Business Lifecycle

Managing through the business lifecycle: Transition

Plan beyond your involvement.

Published: June 02, 2009
Updated: February 15, 2017

Sooner or later, something changes in your relationship with your business, and it's time to start thinking about your endgame. Perhaps you have a new venture in mind and the proceeds from selling the old one will fund it. You might decide to "cash out" part of your equity, retaining a minority stake and perhaps staying involved in management decisions. Or maybe it's simply time to retire.

Whichever you choose, passing the baton to new leadership can be tricky. Not only are your life and your finances closely intertwined with what you've built, but there's an emotional investment as well.

It's important to start planning earlier than you might think — at least five years in advance. This helps to avoid the pitfalls of an unplanned transition, and to make sure that both your own wealth and the business' finances end up in the best possible condition.

Transition or succession?

Unless you plan to wind down the business entirely and close your doors, your exit strategy can take two basic forms:

1. Transition. Sell the business outright, either to an outside buyer, to your partners or employees.

2. Succession. Hand off the business to a successor from inside the company, either a family member or manager, whom you groom for the job.

Either way, you should plan on a full business valuation — either to maximize proceeds from a sale, or to prepare for sustainability and growth after you leave.

Transition FAQs

Q: When should I start planning for retirement?

A: It's never too early to start thinking about retirement. You can establish a retirement plan at any time. Talk to your banker to discuss which type of plan may be best for you and your business. Even if you're a sole proprietor you can still set up a Simplified Employee Pension Plan (SEP), a SIMPLE IRA, or a "Solo 401(k)" plan, any of which offers higher contribution limits than an individual IRA and may have potential tax benefits

Q: I've decided to sell my business. Now what?

A: First, decide whether you're going to sell your business to someone inside — such as an existing shareholder, senior management, co-owner, or employee — or someone on the outside such as a strategic buyer (owner of a related business, customer, or supplier).

Then, prepare your financials and resolve any legal issues to make your business attractive to buyers. Finally, several years before you get an appraisal, develop a solid management team and spruce up your facilities to increase the value of your business.

Several years before you get an appraisal, develop a solid management team and spruce up your facilities to increase the value of your business.

Action steps

  • Coordinate your wealth goals with your exit strategy. Think about your needs for your retirement, your family, and your community as you start to plan.

  • Gather an advisory team. Get everyone on the same page, and let them help coordinate and optimize your plan.

  • Conduct a self-assessment. Even if you're not planning to sell, a preliminary valuation of your business can help you enhance its value and stability.

What are my options?

How to prepare for a business transition:   

Your impact on the business could last long after you give up day-to-day control. The steps you take now can help ensure its continued success, or an orderly wind down as you move on to the next stage of life. According to the Baylor Institute for Family Business, business owners who approach succession planning in a formal, structured way with plenty of care, thoroughness, and time can enhance the value of the business, and help ensure the continuity of its success and its spirit. 

In retirement

Will your nest egg last?   

Many Americans have seen the value of their investments change dramatically over the past few years, but being proactive about your financial strategy can help ensure your nest egg lasts. "When you're in retirement, there may not be a lot more you can do to put money away, so you have to be sure to stay within your budget to make sure you'll make it through," says Michele Grant, SVP, Wells Fargo Advisors.

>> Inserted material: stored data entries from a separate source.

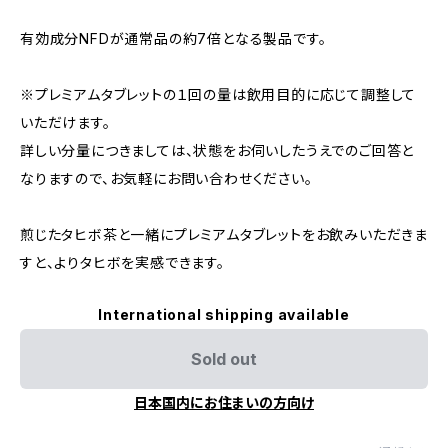
有効成分NFDが通常品の約7倍となる製品です。
※プレミアムタブレットの１回の量は飲用目的に応じて調整して
いただけます。
詳しい分量につきましては、状態をお伺いしたうえでのご回答と
なりますので、お気軽にお問い合わせください。
煎じたタヒボ茶と一緒にプレミアムタブレットをお飲みいただきま
すと、よりタヒボを実感できます。
International shipping available
Sold out
日本国内にお住まいの方向け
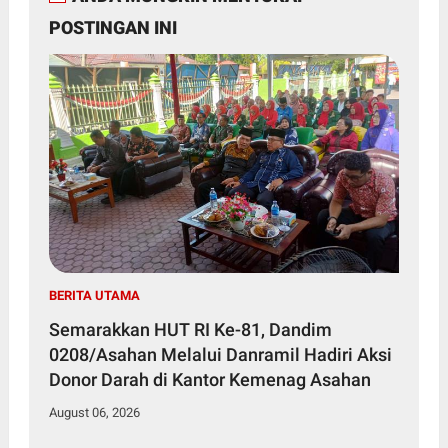
POSTINGAN INI
BERITA UTAMA
Semarakkan HUT RI Ke-81, Dandim
0208/Asahan Melalui Danramil Hadiri Aksi
Donor Darah di Kantor Kemenag Asahan
August 06, 2026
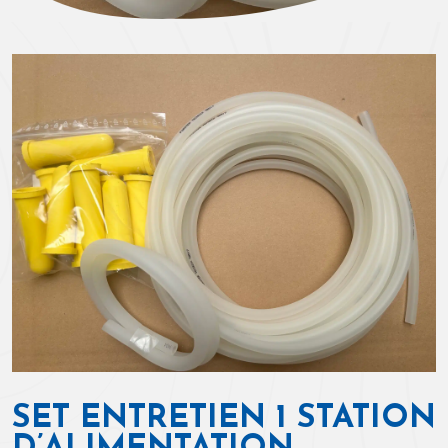
SET ENTRETIEN 1 STATION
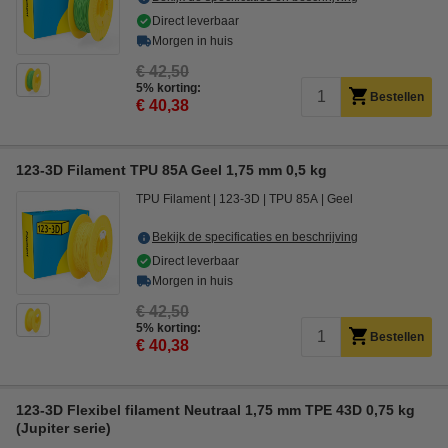
Direct leverbaar
Morgen in huis
€ 42,50
5% korting:
Bestellen
€ 40,38
123-3D Filament TPU 85A Geel 1,75 mm 0,5 kg
TPU Filament
123-3D
TPU 85A
Geel
Bekijk de specificaties en beschrijving
Direct leverbaar
Morgen in huis
€ 42,50
5% korting:
Bestellen
€ 40,38
123-3D Flexibel filament Neutraal 1,75 mm TPE 43D 0,75 kg
(Jupiter serie)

Many business owners choose to transition into retirement gradually, which also helps ease the strain on their savings. Before you expect to start spending your retirement funds, seek professional advice, starting with a comprehensive review of your investments. Then consider these factors to help preserve your savings in retirement*:

  • Create a retirement income plan. Because you may live for decades after you retire, having a well-defined income plan in retirement is just as important as the savings plan that helped get you there. Your retirement date, whether you continue to work part-time, and the retirement income you wish to live on are all important factors.

  • Rebalance your portfolio. For most people, retirement income is a balance between stability and growth. You want to manage risk but you also need to make sure the portion you don't spend keeps growing. The goal is to maximize the total amount of income your investments can generate throughout your entire retirement, without running out of money prematurely.

  • Consider long-term care insurance. As baby boomers enter retirement, Medicare will face increasing demands. Consider purchasing long-term care insurance, as well as supplemental insurance, to help make up the difference between actual costs and what Medicare covers.

  • Review and revise your plan. Economic conditions will change, and your needs are likely to as well. Every year, and whenever you experience the unexpected, take the initiative to make any necessary adjustments to your plan.